_Directions for this task_
Leave out the pictures and transcribe the rest of the records exactly.
━━ Data shown ━━
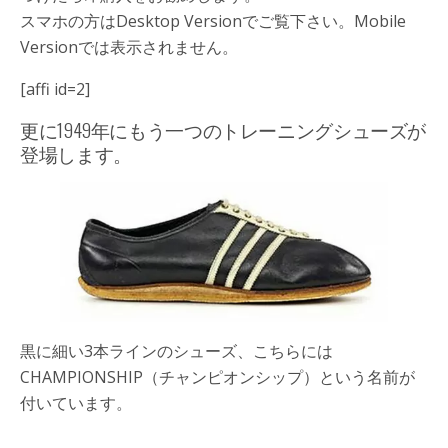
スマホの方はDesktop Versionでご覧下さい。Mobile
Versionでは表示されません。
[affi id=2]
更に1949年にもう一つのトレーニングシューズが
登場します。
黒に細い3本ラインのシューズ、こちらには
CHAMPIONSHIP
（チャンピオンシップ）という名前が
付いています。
━━━
_Exercise solution_
スマホの方はDesktop Versionでご覧下さい。Mobile
Versionでは表示されません。
[affi id=2]
更に1949年にもう一つのトレーニングシューズが
登場します。
黒に細い3本ラインのシューズ、こちらには
CHAMPIONSHIP
（チャンピオンシップ）という名前が
付いています。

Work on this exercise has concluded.